The Instant Pot is a cultural phenomenon in the United States, declared an “entire economy and religion” by Slate Magazine. On amazon.com, Instant Pots have been a top-selling product since Amazon Prime Day in 2016, when over 215,000 were sold in one day.
Millions of Instant Pots have been sold and there are no reports of it causing explosions or burn injuries to the Consumer Product Safety Commission (CPSC) — likely because the Instant Pot has some of the most advanced safety features of any pressure cooker on the market.
Even so, accidents do happen. All types of pressure cookers pose potential safety hazards, but stovetop pressure cookers are the most dangerous.
They can explode if there are manufacturing defects, if the vent gets clogged, if the lid is opened before the pressure is released, or if safety features fail.
Exploding pressure cookers are extremely dangerous. The temperature inside an Instant Pot can reach 250ºF, which is 40º hotter than the boiling water.
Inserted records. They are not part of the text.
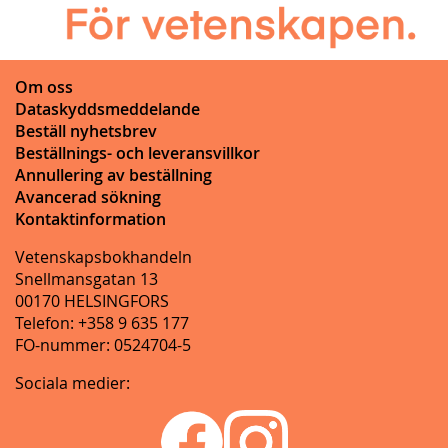
Om oss
Dataskyddsmeddelande
Beställ nyhetsbrev
Beställnings- och leveransvillkor
Annullering av beställning
Avancerad sökning
Kontaktinformation
Vetenskapsbokhandeln
Snellmansgatan 13
00170 HELSINGFORS
Telefon: +358 9 635 177
FO-nummer: 0524704-5
Sociala medier: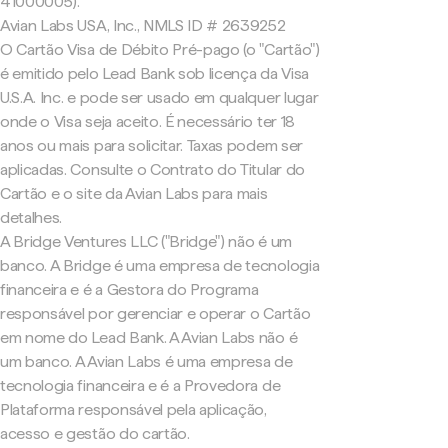
41000005).
Avian Labs USA, Inc., NMLS ID # 2639252
O Cartão Visa de Débito Pré-pago (o "Cartão")
é emitido pelo Lead Bank sob licença da Visa
U.S.A. Inc. e pode ser usado em qualquer lugar
onde o Visa seja aceito. É necessário ter 18
anos ou mais para solicitar. Taxas podem ser
aplicadas. Consulte o Contrato do Titular do
Cartão e o site da Avian Labs para mais
detalhes.
A Bridge Ventures LLC ("Bridge") não é um
banco. A Bridge é uma empresa de tecnologia
financeira e é a Gestora do Programa
responsável por gerenciar e operar o Cartão
em nome do Lead Bank. A Avian Labs não é
um banco. A Avian Labs é uma empresa de
tecnologia financeira e é a Provedora de
Plataforma responsável pela aplicação,
acesso e gestão do cartão.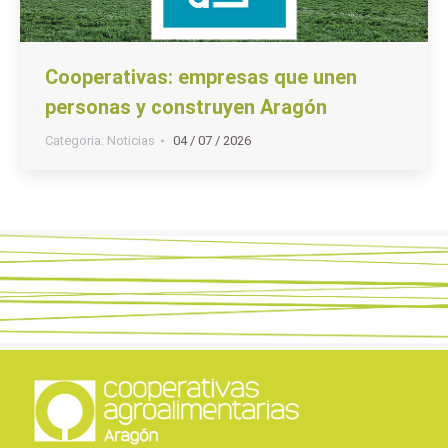
Cooperativas: empresas que unen
personas y construyen Aragón
Categoria:
Noticias
04 / 07 / 2026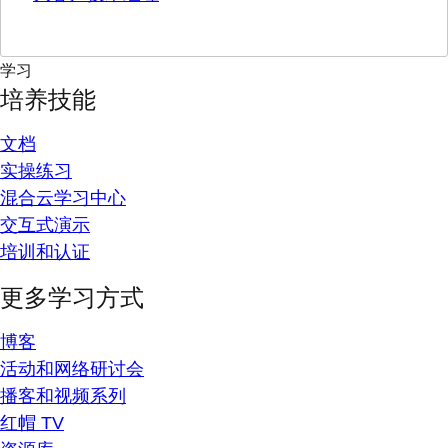
学习
培养技能
文档
实操练习
混合云学习中心
交互式演示
培训和认证
更多学习方式
博客
活动和网络研讨会
播客和视频系列
红帽 TV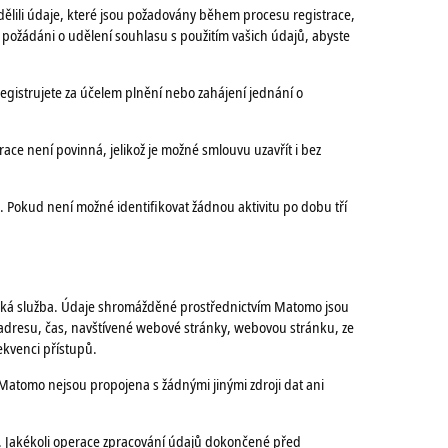
dělili údaje, které jsou požadovány během procesu registrace,
 požádáni o udělení souhlasu s použitím vašich údajů, abyste
registrujete za účelem plnění nebo zahájení jednání o
ace není povinná, jelikož je možné smlouvu uzavřít i bez
. Pokud není možné identifikovat žádnou aktivitu po dobu tří
ická služba. Údaje shromážděné prostřednictvím Matomo jsou
 adresu, čas, navštívené webové stránky, webovou stránku, ze
rekvenci přístupů.
Matomo nejsou propojena s žádnými jinými zdroji dat ani
t. Jakékoli operace zpracování údajů dokončené před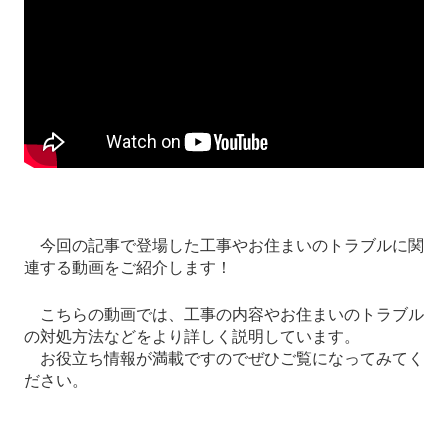
今回の記事で登場した工事やお住まいのトラブルに関
連する動画をご紹介します！
こちらの動画では、工事の内容やお住まいのトラブル
の対処方法などをより詳しく説明しています。
お役立ち情報が満載ですのでぜひご覧になってみてく
ださい。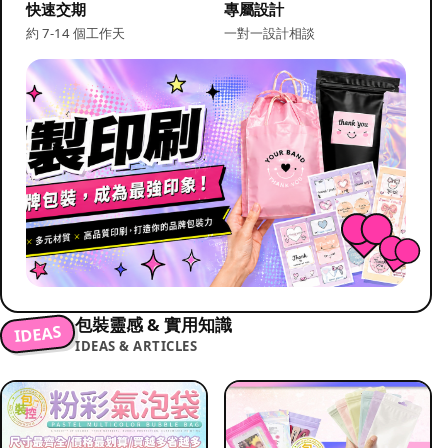
快速交期
專屬設計
約 7-14 個工作天
一對一設計相談
包裝靈感 & 實用知識
IDEAS
IDEAS & ARTICLES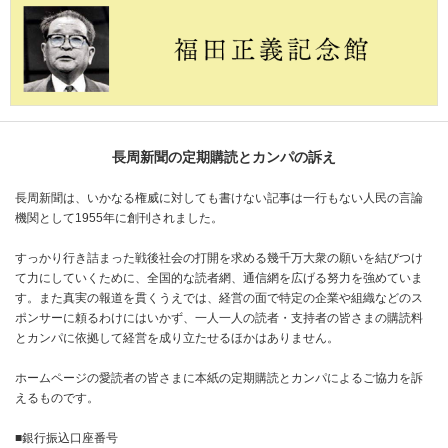
長周新聞の定期購読とカンパの訴え
長周新聞は、いかなる権威に対しても書けない記事は一行もない人民の言論
機関として1955年に創刊されました。
すっかり行き詰まった戦後社会の打開を求める幾千万大衆の願いを結びつけ
て力にしていくために、全国的な読者網、通信網を広げる努力を強めていま
す。また真実の報道を貫くうえでは、経営の面で特定の企業や組織などのス
ポンサーに頼るわけにはいかず、一人一人の読者・支持者の皆さまの購読料
とカンパに依拠して経営を成り立たせるほかはありません。
ホームページの愛読者の皆さまに本紙の定期購読とカンパによるご協力を訴
えるものです。
■銀行振込口座番号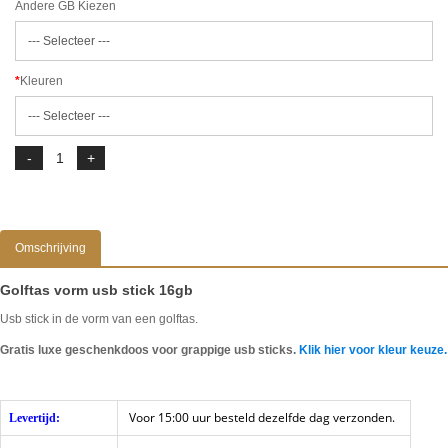
Andere GB Kiezen
Kleuren
Omschrijving
Golftas vorm usb stick 16gb
Usb stick in de vorm van een golftas.
Gratis luxe geschenkdoos voor grappige usb sticks.
Klik hier voor kleur keuze.
Voor 15:00 uur besteld dezelfde dag verzonden.
Levertijd: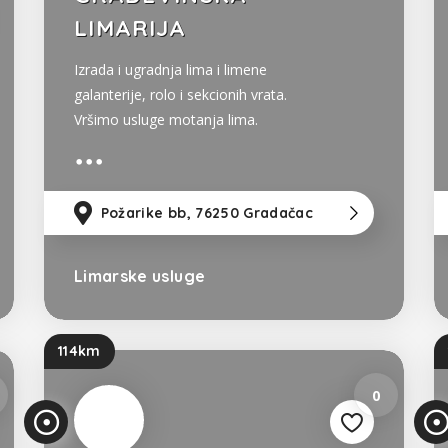
LIMARIJA
Izrada i ugradnja lima i limene
galanterije, rolo i sekcionih vrata.
Vršimo usluge motanja lima.
Požarike bb, 76250 Gradačac
115
Limarske usluge
Bosna i Hercegovina
114km
0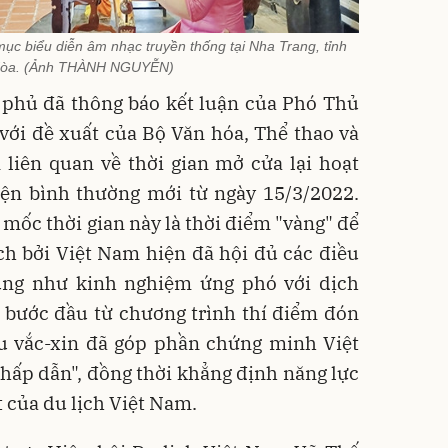
mục biểu diễn âm nhạc truyền thống tại Nha Trang, tỉnh
òa. (Ảnh THÀNH NGUYỄN)
 phủ đã thông báo kết luận của Phó Thủ
ới đề xuất của Bộ Văn hóa, Thể thao và
 liên quan về thời gian mở cửa lại hoạt
iện bình thường mới từ ngày 15/3/2022.
 mốc thời gian này là thời điểm "vàng" để
ịch bởi Việt Nam hiện đã hội đủ các điều
ũng như kinh nghiệm ứng phó với dịch
g bước đầu từ chương trình thí điểm đón
ếu vắc-xin đã góp phần chứng minh Việt
hấp dẫn", đồng thời khẳng định năng lực
t của du lịch Việt Nam.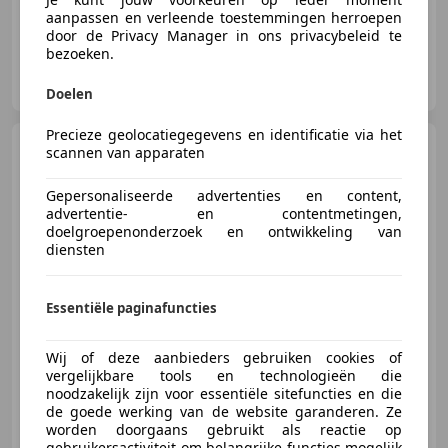
aanpassen en verleende toestemmingen herroepen
door de Privacy Manager in ons privacybeleid te
bezoeken.
Thijs Timmermans Waardenburg B.V.
NL-4181 CH WAARDENBURG
Doelen
Precieze geolocatiegegevens en identificatie via het
Rolls-Royce Silver Spur
scannen van apparaten
4 door Saloon LWB (1986)
Gepersonaliseerde advertenties en content,
advertentie- en contentmetingen,
doelgroepenonderzoek en ontwikkeling van
€ 34.900
diensten
Essentiële paginafuncties
05/1986
75.027 km
Benzine
172 kW (234 PK)
Wij of deze aanbieders gebruiken cookies of
vergelijkbare tools en technologieën die
noodzakelijk zijn voor essentiële sitefuncties en die
de goede werking van de website garanderen. Ze
Legendary Classics
worden doorgaans gebruikt als reactie op
NL-4871 EN ETTEN-LEUR
gebruikersactiviteit om belangrijke functies mogelijk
This helps cook food faster than a slow-cooker, but if the lid is opened too soon, there will be an explosion of food.
In recent years, dozens of people have been severely injured when they were scalded by hot steam or burned by sticky food and liquid.
There are a few ways to avoid explosions of hot food and liquid. Here are a few tips:
- Don’t “set it and forget it” because your Instant Pot could overheat if it runs out of water
- Use enough water — 1 cup of liquid at minimum
- Don’t risk your Instant Pot overflowing by filling it over half-way
- Be very careful when cooking foods that expand (rice, lentils, beans, cornmeal, etc.)
- Never deep-fry in your Instant-Pot
Anyone who bought an “Instant-Pot Smart-60” may also be at risk of electrical burns. On July 15, 2015, a recall was issued for about 1,000 of the Bluetooth-enabled pressure cookers after 3 reports of consumers who were electrocuted. The Instant Pots were sold between November 2014 and May 2015 for about $250.